**PROBLEM REQUIREMENTS:** Only the lines from the one containing "歯のラインと下唇のカーブの関係も重要です。このラ" through the one containing "легче. Несколько лет" should be printed, exactly as they appear below, with both ends included.

**STORED DATA:**
Segment Open

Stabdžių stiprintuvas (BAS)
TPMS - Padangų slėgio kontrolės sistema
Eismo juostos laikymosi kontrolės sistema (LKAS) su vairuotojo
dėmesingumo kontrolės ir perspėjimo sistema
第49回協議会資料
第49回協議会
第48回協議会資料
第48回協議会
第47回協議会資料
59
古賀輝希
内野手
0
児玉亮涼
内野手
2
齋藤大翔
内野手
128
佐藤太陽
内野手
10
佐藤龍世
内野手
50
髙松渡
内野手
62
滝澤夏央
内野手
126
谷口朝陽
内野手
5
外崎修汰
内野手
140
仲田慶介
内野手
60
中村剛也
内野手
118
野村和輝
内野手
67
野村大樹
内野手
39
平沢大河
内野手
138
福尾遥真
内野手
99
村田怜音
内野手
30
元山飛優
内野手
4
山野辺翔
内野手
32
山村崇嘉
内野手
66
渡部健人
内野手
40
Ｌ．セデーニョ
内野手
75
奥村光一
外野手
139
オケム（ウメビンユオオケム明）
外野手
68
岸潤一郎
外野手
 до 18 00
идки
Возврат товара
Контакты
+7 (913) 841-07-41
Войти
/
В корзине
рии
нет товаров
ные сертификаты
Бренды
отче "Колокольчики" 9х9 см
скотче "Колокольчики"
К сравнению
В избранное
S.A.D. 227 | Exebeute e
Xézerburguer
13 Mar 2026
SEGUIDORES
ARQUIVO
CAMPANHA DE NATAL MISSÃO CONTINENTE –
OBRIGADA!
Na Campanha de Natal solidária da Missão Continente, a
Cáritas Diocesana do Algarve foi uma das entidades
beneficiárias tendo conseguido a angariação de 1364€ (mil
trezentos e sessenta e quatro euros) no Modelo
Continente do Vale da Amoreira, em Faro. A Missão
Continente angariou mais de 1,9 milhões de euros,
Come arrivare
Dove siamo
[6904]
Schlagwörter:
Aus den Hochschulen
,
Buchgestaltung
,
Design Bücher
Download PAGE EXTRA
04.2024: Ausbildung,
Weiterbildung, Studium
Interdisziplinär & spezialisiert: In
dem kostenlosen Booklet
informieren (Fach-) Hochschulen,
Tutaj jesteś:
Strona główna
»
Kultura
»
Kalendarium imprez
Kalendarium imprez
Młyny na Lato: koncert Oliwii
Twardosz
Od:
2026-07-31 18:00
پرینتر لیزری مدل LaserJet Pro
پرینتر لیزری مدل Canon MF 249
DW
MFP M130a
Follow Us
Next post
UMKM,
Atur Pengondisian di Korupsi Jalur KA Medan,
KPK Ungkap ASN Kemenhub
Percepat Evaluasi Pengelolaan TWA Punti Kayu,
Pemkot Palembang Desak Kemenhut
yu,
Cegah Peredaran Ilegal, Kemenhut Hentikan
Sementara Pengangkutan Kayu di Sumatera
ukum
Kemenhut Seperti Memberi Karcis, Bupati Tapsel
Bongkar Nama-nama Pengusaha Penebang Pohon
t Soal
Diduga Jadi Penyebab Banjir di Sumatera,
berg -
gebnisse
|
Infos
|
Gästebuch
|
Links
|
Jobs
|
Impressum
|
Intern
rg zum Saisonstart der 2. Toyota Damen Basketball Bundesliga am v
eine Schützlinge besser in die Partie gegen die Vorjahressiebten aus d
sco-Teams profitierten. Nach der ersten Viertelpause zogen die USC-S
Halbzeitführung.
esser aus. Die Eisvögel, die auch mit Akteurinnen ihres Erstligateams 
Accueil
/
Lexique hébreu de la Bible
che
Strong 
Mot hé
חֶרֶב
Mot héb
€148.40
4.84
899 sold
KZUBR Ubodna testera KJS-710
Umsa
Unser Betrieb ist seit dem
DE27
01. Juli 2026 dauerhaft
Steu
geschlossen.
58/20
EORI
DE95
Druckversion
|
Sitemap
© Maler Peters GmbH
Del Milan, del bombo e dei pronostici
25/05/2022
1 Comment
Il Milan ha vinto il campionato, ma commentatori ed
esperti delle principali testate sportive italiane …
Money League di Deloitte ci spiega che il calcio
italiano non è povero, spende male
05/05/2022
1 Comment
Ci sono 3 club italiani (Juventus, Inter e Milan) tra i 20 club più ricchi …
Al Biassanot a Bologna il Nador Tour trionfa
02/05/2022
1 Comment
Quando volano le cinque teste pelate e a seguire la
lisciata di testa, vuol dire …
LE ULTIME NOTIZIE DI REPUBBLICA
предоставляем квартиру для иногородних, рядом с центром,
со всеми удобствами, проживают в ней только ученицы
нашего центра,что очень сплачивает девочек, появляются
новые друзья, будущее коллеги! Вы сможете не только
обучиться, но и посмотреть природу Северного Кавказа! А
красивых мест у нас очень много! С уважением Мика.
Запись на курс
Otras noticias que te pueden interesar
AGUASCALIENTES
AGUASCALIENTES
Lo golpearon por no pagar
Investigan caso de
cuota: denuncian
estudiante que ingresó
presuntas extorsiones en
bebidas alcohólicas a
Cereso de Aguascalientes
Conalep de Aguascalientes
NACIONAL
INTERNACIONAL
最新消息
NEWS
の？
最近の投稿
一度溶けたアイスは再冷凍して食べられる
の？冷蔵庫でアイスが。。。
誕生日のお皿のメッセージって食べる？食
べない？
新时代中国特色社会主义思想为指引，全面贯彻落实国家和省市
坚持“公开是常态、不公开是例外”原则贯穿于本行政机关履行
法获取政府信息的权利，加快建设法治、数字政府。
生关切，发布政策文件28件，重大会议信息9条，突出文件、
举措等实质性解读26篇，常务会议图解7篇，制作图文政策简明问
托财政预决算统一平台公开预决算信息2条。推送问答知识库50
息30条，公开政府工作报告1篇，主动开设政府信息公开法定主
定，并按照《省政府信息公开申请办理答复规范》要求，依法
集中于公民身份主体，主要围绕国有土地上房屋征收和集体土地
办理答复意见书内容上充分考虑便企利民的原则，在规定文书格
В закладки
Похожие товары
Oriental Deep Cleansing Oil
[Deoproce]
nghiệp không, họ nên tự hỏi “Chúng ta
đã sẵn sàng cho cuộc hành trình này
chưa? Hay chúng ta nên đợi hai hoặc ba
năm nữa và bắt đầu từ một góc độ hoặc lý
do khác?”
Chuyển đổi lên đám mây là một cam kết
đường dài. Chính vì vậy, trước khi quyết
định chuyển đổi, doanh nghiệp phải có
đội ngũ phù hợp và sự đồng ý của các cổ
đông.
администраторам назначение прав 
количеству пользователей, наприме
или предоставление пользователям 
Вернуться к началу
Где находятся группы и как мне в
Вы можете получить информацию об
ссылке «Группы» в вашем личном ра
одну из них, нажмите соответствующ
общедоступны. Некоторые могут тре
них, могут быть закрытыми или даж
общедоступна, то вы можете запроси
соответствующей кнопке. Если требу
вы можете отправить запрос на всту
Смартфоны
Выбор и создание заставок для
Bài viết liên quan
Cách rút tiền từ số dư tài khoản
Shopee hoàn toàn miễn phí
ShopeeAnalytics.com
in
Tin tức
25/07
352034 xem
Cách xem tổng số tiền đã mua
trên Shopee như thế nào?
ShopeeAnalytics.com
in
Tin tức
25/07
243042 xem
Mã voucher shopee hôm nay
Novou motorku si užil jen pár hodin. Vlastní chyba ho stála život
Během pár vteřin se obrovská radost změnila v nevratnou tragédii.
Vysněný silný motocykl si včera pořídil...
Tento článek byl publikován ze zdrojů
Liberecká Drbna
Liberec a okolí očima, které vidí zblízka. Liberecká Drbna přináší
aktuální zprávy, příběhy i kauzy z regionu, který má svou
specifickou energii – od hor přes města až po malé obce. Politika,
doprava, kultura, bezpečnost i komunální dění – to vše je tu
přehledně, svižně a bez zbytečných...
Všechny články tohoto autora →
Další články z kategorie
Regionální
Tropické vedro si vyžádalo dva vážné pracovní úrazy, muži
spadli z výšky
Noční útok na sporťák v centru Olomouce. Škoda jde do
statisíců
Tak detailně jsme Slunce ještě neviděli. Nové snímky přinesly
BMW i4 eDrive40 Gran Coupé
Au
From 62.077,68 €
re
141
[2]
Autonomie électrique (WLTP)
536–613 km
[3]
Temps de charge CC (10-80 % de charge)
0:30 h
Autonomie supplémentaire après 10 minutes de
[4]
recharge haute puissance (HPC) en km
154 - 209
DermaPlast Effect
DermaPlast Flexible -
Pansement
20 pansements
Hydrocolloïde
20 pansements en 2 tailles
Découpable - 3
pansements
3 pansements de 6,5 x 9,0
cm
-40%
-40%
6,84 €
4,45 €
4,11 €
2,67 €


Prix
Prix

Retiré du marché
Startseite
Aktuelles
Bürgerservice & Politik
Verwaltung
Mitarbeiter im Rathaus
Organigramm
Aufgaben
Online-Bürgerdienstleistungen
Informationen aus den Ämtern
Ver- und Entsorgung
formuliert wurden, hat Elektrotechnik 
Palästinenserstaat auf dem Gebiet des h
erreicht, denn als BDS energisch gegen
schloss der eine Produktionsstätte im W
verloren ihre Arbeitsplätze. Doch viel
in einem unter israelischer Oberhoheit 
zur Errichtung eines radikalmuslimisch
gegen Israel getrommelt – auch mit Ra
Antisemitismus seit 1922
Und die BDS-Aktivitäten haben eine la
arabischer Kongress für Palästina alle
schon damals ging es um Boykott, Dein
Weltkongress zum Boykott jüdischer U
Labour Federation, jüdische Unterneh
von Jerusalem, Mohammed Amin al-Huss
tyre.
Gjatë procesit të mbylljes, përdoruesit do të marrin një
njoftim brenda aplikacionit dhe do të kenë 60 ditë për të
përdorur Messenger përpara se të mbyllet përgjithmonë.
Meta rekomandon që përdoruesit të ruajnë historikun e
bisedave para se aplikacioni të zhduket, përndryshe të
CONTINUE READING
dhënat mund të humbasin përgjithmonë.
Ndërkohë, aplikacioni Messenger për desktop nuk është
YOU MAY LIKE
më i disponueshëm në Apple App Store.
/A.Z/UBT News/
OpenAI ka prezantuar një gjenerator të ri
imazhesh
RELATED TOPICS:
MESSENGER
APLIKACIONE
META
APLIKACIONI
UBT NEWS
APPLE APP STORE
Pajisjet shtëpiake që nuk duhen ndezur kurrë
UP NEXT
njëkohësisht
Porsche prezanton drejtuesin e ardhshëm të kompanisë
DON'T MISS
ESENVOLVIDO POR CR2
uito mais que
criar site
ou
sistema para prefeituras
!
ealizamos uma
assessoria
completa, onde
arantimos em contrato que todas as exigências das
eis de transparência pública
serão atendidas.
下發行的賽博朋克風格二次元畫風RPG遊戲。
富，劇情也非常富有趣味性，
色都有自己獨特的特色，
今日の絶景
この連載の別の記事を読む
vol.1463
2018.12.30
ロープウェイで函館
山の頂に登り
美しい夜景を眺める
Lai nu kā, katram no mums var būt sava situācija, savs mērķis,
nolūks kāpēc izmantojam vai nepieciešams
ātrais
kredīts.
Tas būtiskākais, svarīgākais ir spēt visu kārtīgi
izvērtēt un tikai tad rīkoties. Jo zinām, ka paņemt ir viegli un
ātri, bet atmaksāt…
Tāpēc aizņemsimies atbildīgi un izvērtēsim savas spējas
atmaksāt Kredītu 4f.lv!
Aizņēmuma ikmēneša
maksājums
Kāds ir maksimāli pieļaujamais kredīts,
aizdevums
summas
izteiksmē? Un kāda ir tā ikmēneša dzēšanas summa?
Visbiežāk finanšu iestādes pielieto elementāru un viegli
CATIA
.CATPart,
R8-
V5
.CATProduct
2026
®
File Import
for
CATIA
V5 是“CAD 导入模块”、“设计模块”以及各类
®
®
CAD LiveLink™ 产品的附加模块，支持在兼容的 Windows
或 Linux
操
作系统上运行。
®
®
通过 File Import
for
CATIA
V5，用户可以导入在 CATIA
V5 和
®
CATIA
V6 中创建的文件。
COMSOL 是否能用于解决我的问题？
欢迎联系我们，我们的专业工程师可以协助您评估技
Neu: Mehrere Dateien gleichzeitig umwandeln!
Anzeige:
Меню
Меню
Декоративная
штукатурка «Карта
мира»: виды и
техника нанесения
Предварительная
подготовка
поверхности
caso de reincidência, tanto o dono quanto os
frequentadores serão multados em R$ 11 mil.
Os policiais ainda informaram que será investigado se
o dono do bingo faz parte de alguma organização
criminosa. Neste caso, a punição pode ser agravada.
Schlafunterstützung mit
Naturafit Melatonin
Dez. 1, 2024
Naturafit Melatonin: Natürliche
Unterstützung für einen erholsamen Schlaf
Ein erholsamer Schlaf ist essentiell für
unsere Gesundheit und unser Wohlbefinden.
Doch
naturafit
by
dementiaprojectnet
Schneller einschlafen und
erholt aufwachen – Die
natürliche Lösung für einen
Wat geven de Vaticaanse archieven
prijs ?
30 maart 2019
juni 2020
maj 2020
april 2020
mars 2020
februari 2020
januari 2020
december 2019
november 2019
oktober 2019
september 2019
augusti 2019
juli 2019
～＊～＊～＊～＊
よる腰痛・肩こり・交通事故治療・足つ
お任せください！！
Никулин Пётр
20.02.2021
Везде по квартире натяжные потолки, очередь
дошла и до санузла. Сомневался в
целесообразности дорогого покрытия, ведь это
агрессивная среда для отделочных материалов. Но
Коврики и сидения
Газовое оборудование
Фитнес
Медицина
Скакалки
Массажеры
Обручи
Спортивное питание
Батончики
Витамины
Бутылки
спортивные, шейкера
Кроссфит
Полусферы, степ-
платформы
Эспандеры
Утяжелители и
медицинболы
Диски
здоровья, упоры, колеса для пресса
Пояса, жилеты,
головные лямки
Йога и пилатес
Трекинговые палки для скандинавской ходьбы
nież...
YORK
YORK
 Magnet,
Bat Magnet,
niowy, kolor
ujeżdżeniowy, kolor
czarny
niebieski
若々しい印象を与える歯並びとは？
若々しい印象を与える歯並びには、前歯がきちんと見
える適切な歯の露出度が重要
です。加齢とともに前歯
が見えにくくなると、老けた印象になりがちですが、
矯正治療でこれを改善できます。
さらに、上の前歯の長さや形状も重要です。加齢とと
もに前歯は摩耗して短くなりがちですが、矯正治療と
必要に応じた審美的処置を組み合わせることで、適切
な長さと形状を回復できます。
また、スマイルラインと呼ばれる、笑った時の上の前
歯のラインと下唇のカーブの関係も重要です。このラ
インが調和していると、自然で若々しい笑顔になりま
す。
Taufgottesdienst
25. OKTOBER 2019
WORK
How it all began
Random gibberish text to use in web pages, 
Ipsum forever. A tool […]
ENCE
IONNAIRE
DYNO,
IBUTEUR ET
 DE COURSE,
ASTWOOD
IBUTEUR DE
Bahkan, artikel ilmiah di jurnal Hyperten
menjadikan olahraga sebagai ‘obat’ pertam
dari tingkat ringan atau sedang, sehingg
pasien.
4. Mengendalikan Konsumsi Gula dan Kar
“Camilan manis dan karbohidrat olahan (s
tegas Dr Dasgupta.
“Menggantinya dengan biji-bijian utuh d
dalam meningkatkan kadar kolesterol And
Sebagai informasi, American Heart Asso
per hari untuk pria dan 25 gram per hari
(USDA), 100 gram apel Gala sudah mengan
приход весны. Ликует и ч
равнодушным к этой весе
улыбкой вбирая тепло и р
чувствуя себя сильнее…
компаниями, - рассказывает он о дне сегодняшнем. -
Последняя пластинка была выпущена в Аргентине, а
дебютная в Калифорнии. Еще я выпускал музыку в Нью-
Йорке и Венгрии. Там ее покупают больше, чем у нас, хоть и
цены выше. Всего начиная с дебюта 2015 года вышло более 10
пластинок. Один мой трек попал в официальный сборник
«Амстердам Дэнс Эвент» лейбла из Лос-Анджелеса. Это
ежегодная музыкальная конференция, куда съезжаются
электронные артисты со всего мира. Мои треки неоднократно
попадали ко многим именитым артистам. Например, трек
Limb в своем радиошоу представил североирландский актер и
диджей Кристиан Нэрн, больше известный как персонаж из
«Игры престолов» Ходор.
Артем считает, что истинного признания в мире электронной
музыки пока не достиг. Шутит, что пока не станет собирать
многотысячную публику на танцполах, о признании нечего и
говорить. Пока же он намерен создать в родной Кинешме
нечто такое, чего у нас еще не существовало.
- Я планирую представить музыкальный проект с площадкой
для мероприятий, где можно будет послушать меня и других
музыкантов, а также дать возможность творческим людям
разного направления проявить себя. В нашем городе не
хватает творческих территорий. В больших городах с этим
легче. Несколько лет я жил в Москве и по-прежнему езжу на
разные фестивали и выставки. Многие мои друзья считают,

Segment Closed

**WRITTEN ANSWER:**
歯のラインと下唇のカーブの関係も重要です。このラ
インが調和していると、自然で若々しい笑顔になりま
す。
Taufgottesdienst
25. OKTOBER 2019
WORK
How it all began
Random gibberish text to use in web pages, 
Ipsum forever. A tool […]
ENCE
IONNAIRE
DYNO,
IBUTEUR ET
 DE COURSE,
ASTWOOD
IBUTEUR DE
Bahkan, artikel ilmiah di jurnal Hyperten
menjadikan olahraga sebagai ‘obat’ pertam
dari tingkat ringan atau sedang, sehingg
pasien.
4. Mengendalikan Konsumsi Gula dan Kar
“Camilan manis dan karbohidrat olahan (s
tegas Dr Dasgupta.
“Menggantinya dengan biji-bijian utuh d
dalam meningkatkan kadar kolesterol And
Sebagai informasi, American Heart Asso
per hari untuk pria dan 25 gram per hari
(USDA), 100 gram apel Gala sudah mengan
приход весны. Ликует и ч
равнодушным к этой весе
улыбкой вбирая тепло и р
чувствуя себя сильнее…
компаниями, - рассказывает он о дне сегодняшнем. -
Последняя пластинка была выпущена в Аргентине, а
дебютная в Калифорнии. Еще я выпускал музыку в Нью-
Йорке и Венгрии. Там ее покупают больше, чем у нас, хоть и
цены выше. Всего начиная с дебюта 2015 года вышло более 10
пластинок. Один мой трек попал в официальный сборник
«Амстердам Дэнс Эвент» лейбла из Лос-Анджелеса. Это
ежегодная музыкальная конференция, куда съезжаются
электронные артисты со всего мира. Мои треки неоднократно
попадали ко многим именитым артистам. Например, трек
Limb в своем радиошоу представил североирландский актер и
диджей Кристиан Нэрн, больше известный как персонаж из
«Игры престолов» Ходор.
Артем считает, что истинного признания в мире электронной
музыки пока не достиг. Шутит, что пока не станет собирать
многотысячную публику на танцполах, о признании нечего и
говорить. Пока же он намерен создать в родной Кинешме
нечто такое, чего у нас еще не существовало.
- Я планирую представить музыкальный проект с площадкой
для мероприятий, где можно будет послушать меня и других
музыкантов, а также дать возможность творческим людям
разного направления проявить себя. В нашем городе не
хватает творческих территорий. В больших городах с этим
легче. Несколько лет я жил в Москве и по-прежнему езжу на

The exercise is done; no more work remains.